The money would go into a fund to benefit the surrounding neighborhoods, said Katz, whose district includes the dump area.

Advertisement

“It was pretty extraordinary in that I think we broke a stalemate” between city and regional air-quality officials and the dump’s neighbors, Katz said. “This is an incredible breakthrough in its benefits to the neighborhood,” because it “ensures the neighborhood can hold the city accountable,” Katz said.

He said the hastily called meeting was attended by city Bureau of Sanitation officials, representatives of the South Coast Air Quality Management District enforcement staff and City Councilman Ernani Bernardi’s office, as well as Rob Zapple--a neighborhood leader in the fight against methane gas emissions, and Michael Magnuson, an attorney who represents a group of residents who live near the landfill.

Katz said a meeting will be held Monday night, at a location to be determined, to inform the public of details of the agreement, which also must be approved by the City Council and an AQMD hearing board. The board has been holding hearings into noxious gas emissions from the landfill. Katz said more public comments will be taken at that time.

Katz said other highlights of the proposed agreement include:

* A phased closure of the portion of the landfill that faces Kagel Canyon homes.

* Increased monitoring of air by AQMD inspectors and engineers.

* Public access to any city and state documents having to do with the landfill.

* Formation of a task force of community members to advise the city and AQMD on landfill problems.

* Appointment of a community member to a group of city and state officials that will meet once a month to discuss landfill problems.

Neighbors of the dump have complained for years of smelly and dangerous methane and other gases leaking from garbage decomposing underground.
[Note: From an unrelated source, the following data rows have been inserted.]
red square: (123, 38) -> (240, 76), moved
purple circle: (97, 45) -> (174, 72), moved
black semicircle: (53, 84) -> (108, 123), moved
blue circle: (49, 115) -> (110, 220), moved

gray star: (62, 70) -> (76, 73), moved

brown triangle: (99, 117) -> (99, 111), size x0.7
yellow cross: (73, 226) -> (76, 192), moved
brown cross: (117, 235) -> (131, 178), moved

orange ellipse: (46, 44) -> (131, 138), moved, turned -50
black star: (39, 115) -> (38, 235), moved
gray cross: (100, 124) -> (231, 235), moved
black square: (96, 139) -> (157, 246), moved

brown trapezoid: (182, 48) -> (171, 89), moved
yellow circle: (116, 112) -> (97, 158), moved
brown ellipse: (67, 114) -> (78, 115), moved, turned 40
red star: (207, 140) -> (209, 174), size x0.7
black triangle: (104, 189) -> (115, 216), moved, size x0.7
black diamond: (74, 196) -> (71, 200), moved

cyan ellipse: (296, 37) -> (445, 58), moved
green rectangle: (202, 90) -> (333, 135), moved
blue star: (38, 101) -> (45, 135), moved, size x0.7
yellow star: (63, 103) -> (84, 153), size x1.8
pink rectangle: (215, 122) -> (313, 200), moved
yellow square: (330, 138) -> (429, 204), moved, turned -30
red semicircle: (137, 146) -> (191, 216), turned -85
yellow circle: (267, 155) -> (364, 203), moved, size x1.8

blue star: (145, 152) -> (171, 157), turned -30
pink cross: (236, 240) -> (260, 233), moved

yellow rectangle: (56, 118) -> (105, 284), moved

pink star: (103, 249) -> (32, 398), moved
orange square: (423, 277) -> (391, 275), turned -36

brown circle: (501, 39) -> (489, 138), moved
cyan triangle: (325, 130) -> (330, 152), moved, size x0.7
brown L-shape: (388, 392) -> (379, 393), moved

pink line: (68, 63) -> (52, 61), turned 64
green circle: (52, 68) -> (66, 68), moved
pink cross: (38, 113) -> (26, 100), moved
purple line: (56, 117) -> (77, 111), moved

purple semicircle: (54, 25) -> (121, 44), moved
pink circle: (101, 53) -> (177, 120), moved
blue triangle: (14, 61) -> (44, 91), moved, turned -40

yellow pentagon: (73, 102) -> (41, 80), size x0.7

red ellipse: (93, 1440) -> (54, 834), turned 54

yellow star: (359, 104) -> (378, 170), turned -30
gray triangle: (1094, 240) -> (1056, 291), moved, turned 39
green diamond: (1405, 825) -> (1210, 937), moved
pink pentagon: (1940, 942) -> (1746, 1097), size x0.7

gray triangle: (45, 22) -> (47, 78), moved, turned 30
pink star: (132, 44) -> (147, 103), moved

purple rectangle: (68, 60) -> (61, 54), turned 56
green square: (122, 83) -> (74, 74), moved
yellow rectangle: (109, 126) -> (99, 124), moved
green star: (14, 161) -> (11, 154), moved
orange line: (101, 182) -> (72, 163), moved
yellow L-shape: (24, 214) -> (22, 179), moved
The AQMD last week cited the city for 28 violations of air-pollution laws for gas leaks, exposing the city to up to $700,000 in fines. The amount of the fine is being negotiated.

Advertisement

Tuesday the City Council--carrying out an agreement reached earlier with the AQMD--approved spending $3.25 million to improve the dump’s gas-collection system.

The secrecy surrounding the meeting miffed some dump opponents and members of the South Coast Air Quality Management hearing board, which had to cancel its own scheduled hearing on the matter because its staff members were attending Katz’s meeting.

“It appears to me that the district has been playing games with us,” said board member Mark Abramowitz, when informed by an AQMD attorney that the staff was meeting with the public.

Dump opponents Anson Burlingame of Shadow Hills and Phyllis Hines of the Lake View Terrace Improvement Assn. said they knew nothing of Katz’s effort.

Burlingame called the meeting “a real slap in the face. The thing that makes me angry is that Katz has been upset about back room agreements and then he sets this one up. I don’t think this should have been a back room deal.”

Hines said she went to Katz’s office after she learned of the meeting, was not invited to participate and left. However, she said, the proposal “sounds like it has some good points.”

Advertisement

Katz said participants were meant to be a “working group” to find solutions to the landfill problems.

“There were no deals cut in this thing,” Zapple said. “There were no solid agreements. There will be more public input.”

He said he believes the concepts in the agreement are “very good and very positive for the community. We’re the ones who are suffering.”

Zapple said participants in the meeting were frustrated with the length of the board’s hearings, which started in April. Nevertheless, he urged that the hearings continue.